HOUSTON – (By Cynthia Lescalleet for Realty News Report) – The latest gem from Houston’s Zadok family – a mixed-use development sited at 1801 Post Oak Blvd. in Uptown Houston – broke ground this morning at an event highlighting what is to come.
Plans call for a five-story, 112,000-square-foot building on the nearly 1.65-acre property the Zadoks purchased in 2011. Construction is slated to wrap up for tenant buildout at the end of 2020, with expected use a mix of office, retail and restaurants. Zadok Jewelers will call it home after more than 40 years of business next door.
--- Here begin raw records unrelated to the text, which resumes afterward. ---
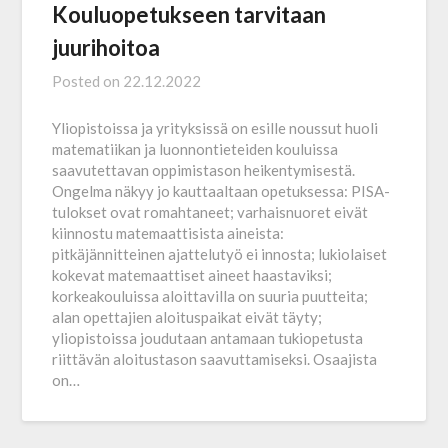
Kouluopetukseen tarvitaan
juurihoitoa
Posted on
22.12.2022
Yliopistoissa ja yrityksissä on esille noussut huoli
matematiikan ja luonnon­tieteiden kouluissa
saavutettavan oppimistason heikentymisestä.
Ongelma näkyy jo kauttaaltaan opetuksessa: PISA-
tulokset ovat romahtaneet; varhaisnuoret eivät
kiinnostu matemaattisista aineista:
pitkäjännitteinen ajattelutyö ei innosta; lukiolaiset
kokevat matemaattiset aineet haastaviksi;
korkeakouluissa aloittavilla on suuria puutteita;
alan opettajien aloituspaikat eivät täyty;
yliopistoissa joudutaan antamaan tuki­opetusta
riittävän aloitustason saavuttamiseksi. Osaajista
on…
“This was the dream that became a vision that became a plan that is coming to fruition,” said Helene Zadok in informal remarks after a ceremony featuring family members and project team representatives.
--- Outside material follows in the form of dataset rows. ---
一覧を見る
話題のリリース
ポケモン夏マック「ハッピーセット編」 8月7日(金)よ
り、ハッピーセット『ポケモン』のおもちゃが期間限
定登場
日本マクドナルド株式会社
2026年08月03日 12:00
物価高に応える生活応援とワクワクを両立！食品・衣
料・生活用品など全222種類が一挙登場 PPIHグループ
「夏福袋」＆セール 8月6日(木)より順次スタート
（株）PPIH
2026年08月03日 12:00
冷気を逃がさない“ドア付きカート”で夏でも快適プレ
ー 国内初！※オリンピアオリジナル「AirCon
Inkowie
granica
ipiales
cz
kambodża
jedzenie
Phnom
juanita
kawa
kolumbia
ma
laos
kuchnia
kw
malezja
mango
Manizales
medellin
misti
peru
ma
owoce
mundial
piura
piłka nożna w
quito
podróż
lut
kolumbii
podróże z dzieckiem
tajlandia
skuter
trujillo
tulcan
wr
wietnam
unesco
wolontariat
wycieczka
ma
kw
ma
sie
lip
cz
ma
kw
Dror Zadok said the family “has waited through iterations” that affected the project’s scale, use, design and collaboration since they purchased the property in 2011. Having considered various partnerships, including luxury hotels and office towers, they ultimately opted for full ownership and control of what rises.
Architect Michael Hsu described his Austin-based firm’s design for the new mixed-use structure as modern with a delicate presence and a multi-faceted façade.
The mix of materials helps define spaces and adds warmth to soften the structure’s presence among neighboring skyscrapers. The design also conceals the project’s parking structure.
At street level, a drive-through arcade rises 26 feet as a sheltered, valet- tended entrance that also forms patio space for adjacent double-height restaurant spaces totaling just over 11,000 square feet. The building also incorporates 68,000 square feet of office space.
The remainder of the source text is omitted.